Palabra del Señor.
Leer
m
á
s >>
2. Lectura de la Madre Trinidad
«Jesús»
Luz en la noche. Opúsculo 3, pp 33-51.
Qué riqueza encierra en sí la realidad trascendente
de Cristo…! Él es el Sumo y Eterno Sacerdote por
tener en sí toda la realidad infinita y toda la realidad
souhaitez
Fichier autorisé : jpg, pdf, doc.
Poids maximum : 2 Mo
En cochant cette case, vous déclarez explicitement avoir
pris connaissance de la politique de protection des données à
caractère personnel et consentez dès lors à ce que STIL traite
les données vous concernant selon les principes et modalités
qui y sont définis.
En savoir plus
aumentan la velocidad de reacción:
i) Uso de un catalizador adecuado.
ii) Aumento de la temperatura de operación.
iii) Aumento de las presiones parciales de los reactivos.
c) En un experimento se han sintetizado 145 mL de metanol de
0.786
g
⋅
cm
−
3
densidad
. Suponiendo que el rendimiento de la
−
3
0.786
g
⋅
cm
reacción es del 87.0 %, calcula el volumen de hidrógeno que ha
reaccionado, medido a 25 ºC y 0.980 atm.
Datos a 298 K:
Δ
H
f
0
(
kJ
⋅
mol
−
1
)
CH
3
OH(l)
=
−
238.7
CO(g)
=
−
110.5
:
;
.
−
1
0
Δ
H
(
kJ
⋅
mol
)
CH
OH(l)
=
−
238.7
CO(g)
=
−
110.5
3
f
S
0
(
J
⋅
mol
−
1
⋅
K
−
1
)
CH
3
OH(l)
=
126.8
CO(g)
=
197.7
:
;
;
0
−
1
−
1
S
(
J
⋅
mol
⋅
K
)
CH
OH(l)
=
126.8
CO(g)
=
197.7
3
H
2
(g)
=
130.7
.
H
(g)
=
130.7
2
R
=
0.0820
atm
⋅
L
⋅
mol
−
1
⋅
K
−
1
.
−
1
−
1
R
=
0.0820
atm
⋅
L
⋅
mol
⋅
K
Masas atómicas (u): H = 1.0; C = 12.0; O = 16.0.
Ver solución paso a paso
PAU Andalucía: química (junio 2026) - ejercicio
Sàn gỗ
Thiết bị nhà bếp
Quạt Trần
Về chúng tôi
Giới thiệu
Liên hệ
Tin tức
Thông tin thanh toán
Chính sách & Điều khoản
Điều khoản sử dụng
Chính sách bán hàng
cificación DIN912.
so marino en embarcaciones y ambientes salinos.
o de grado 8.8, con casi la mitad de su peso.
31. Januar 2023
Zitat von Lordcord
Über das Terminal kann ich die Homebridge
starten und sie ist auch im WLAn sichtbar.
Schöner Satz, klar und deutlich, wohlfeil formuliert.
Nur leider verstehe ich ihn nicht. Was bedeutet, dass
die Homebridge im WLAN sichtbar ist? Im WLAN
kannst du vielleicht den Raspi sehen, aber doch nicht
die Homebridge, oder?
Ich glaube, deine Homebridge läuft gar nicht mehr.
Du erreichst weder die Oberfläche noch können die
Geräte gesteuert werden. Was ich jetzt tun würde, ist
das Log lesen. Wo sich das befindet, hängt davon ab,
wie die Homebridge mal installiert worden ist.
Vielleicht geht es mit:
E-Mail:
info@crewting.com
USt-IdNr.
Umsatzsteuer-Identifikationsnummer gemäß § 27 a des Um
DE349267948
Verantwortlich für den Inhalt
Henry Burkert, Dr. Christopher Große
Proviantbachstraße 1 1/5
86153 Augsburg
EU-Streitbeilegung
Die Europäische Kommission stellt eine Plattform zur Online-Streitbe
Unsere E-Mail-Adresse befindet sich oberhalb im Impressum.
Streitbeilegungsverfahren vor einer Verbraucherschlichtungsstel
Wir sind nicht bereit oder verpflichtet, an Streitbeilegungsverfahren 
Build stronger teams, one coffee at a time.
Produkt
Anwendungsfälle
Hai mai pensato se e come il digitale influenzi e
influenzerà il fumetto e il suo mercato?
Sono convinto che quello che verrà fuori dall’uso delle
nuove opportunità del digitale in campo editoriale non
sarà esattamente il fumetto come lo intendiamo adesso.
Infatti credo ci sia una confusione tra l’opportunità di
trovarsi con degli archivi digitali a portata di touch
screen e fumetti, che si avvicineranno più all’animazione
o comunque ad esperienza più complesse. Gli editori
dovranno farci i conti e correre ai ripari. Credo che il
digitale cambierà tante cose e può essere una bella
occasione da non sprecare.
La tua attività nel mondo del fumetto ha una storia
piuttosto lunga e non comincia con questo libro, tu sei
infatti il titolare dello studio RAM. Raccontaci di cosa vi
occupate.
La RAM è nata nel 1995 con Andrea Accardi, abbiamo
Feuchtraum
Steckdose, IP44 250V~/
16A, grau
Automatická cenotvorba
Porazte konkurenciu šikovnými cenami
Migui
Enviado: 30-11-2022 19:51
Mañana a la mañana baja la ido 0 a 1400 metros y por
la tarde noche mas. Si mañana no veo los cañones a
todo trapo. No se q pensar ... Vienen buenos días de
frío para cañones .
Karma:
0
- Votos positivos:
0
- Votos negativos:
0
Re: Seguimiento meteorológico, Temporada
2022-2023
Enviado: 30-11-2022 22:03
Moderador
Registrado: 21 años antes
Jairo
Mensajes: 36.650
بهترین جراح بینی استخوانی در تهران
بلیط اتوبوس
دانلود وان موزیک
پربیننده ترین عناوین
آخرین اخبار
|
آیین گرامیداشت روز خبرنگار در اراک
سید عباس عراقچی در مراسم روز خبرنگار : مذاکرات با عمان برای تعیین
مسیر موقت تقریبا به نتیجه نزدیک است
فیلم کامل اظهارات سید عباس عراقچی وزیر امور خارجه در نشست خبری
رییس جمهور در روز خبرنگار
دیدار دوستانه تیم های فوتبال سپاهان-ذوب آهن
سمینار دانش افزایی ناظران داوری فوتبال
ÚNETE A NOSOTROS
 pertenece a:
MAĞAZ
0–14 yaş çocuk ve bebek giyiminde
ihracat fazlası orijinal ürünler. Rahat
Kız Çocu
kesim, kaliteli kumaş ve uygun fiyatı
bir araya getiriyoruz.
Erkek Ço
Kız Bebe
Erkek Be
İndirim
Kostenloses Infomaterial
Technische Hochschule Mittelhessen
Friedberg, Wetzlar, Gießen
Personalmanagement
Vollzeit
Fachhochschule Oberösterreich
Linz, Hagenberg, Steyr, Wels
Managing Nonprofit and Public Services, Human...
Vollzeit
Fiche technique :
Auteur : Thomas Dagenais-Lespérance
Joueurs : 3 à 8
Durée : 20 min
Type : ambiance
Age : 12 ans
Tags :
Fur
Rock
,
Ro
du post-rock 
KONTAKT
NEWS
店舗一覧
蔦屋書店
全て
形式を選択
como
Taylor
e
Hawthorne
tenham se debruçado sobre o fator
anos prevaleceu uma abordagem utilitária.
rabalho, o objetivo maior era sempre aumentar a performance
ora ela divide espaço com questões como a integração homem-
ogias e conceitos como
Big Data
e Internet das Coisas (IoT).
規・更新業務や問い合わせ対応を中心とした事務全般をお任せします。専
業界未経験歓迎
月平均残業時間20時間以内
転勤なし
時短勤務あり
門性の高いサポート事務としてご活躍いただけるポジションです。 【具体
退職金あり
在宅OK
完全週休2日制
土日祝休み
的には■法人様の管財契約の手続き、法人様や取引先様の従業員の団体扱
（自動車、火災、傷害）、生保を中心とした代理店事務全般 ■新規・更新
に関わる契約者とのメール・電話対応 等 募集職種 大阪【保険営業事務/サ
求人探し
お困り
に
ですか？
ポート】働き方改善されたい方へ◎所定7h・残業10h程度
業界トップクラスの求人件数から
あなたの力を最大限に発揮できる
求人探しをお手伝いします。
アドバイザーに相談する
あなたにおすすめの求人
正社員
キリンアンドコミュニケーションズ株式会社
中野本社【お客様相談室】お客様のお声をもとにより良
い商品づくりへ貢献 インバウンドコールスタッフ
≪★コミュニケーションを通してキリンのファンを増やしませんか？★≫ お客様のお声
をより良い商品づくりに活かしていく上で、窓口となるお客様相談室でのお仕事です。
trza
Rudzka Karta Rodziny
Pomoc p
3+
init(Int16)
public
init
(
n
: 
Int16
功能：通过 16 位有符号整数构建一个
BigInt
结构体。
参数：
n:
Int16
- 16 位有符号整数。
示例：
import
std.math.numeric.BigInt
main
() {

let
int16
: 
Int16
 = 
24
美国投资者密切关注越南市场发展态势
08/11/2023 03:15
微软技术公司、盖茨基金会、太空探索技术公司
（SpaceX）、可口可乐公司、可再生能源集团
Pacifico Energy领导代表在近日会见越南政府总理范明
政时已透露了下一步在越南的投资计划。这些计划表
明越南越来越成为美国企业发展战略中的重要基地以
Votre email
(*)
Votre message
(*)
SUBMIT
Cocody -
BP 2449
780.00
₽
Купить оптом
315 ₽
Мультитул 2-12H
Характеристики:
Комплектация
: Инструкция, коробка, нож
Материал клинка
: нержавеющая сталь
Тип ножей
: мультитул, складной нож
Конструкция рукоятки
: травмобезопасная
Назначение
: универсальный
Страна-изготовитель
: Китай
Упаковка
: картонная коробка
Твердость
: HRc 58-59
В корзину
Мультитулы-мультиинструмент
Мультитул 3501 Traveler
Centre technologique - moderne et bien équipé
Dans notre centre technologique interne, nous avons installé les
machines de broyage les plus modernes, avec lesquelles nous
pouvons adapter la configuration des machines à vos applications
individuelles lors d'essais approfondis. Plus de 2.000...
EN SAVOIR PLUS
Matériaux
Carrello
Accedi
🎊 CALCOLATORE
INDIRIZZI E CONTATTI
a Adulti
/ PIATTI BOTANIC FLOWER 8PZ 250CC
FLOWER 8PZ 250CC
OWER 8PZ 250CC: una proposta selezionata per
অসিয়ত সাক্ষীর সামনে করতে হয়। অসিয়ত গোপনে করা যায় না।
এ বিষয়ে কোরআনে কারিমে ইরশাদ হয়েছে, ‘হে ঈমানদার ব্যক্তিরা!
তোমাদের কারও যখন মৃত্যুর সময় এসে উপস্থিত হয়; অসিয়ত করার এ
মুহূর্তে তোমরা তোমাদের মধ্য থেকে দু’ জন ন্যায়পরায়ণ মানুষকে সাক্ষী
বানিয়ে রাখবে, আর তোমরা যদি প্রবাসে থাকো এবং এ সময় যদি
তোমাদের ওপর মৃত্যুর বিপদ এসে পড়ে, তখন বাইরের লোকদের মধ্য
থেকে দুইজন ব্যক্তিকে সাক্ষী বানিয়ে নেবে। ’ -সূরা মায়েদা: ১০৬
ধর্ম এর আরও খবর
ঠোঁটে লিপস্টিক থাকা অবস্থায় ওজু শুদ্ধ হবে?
——————
Exercise details -
List each line of the entries that holds the string "sichtbar".

Written solution -
starten und sie ist auch im WLAn sichtbar.
die Homebridge im WLAN sichtbar ist? Im WLAN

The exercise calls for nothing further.